Copy, from the material below, each line that contains the word "preparedness".

☆ ☆ ☆ ☆ ☆ ☆ ☆

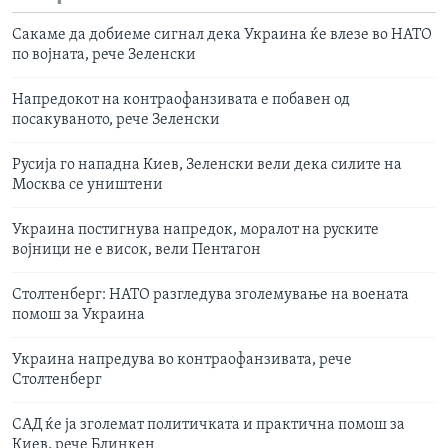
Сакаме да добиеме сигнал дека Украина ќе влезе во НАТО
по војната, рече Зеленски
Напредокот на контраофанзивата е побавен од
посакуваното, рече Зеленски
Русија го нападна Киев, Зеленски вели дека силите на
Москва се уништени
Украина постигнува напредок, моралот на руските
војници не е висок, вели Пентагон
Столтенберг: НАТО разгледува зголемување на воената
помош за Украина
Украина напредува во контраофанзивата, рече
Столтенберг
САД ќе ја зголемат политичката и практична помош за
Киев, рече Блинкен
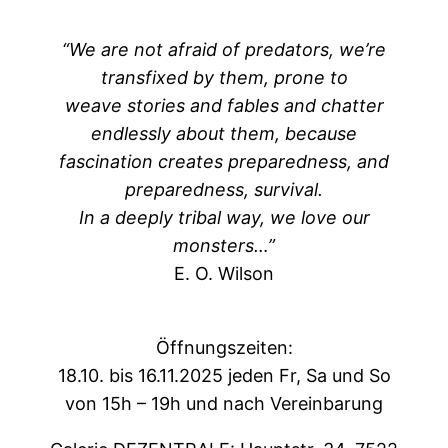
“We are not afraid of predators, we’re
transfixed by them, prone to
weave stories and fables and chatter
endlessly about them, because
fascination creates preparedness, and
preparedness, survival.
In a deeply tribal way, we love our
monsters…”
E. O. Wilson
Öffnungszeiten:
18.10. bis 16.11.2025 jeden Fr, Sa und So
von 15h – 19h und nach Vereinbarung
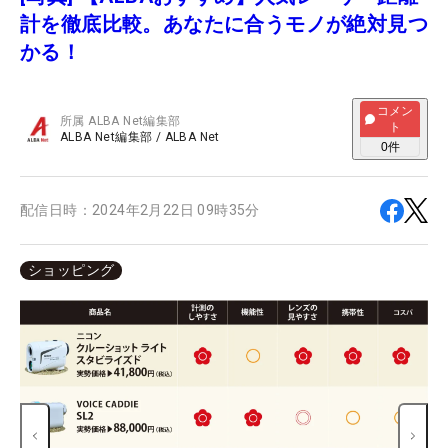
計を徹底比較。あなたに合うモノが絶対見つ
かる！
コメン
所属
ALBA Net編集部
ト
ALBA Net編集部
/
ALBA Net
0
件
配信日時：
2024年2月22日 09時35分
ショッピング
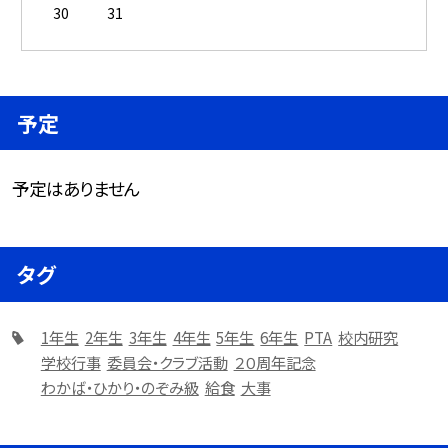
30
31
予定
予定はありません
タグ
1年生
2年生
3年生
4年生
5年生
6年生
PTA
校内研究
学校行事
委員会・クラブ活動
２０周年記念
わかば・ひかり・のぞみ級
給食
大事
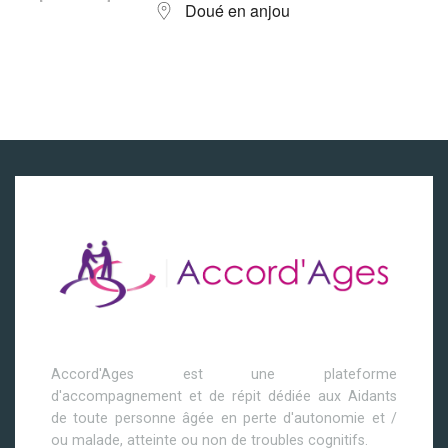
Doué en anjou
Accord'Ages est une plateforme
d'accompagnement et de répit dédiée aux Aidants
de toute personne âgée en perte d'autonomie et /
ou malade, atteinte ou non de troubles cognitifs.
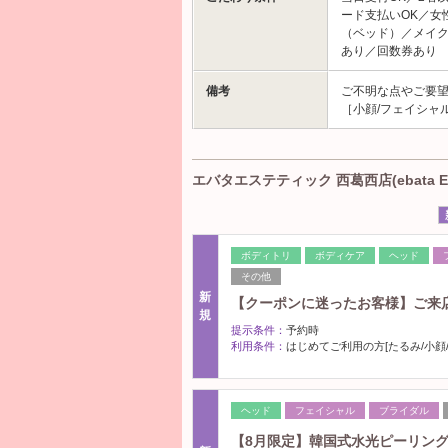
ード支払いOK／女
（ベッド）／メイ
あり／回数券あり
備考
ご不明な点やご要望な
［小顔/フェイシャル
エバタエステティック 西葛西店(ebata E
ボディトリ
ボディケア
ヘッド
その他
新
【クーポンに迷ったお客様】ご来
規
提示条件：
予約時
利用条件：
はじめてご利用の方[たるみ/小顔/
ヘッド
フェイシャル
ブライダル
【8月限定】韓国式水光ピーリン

☆ ☆ ☆ ☆ ☆ ☆ ☆

● **OUTPUT OF THE EXERCISE**
fascination creates preparedness, and
preparedness, survival.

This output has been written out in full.